● WHAT NEEDS TO BE DONE: For this exercise, reproduce the entries below exactly, but only from the line containing "LES ARTICLES POPULAIRES" through the line containing "sacre de la", both included.

:: RECORDS SHOWN ::

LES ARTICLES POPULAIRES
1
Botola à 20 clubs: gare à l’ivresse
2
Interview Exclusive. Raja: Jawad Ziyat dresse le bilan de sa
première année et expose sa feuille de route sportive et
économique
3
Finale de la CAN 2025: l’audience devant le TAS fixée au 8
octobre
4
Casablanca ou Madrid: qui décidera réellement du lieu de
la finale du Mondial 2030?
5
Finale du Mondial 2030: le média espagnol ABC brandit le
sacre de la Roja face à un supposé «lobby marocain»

:::
:: RECORDS SHOWN ::

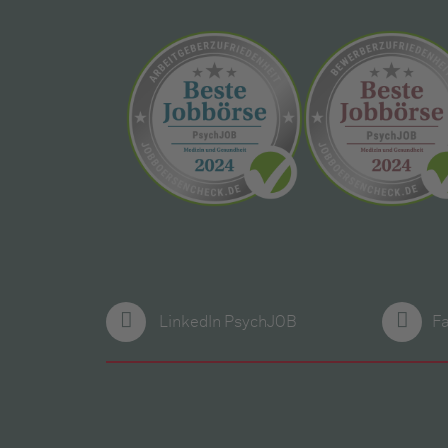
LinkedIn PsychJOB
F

:::
:: RECORDS SHOWN ::

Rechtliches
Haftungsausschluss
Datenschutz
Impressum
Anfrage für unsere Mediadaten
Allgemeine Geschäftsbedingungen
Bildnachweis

:::

● RESPONSE BELOW:
LES ARTICLES POPULAIRES
1
Botola à 20 clubs: gare à l’ivresse
2
Interview Exclusive. Raja: Jawad Ziyat dresse le bilan de sa
première année et expose sa feuille de route sportive et
économique
3
Finale de la CAN 2025: l’audience devant le TAS fixée au 8
octobre
4
Casablanca ou Madrid: qui décidera réellement du lieu de
la finale du Mondial 2030?
5
Finale du Mondial 2030: le média espagnol ABC brandit le
sacre de la Roja face à un supposé «lobby marocain»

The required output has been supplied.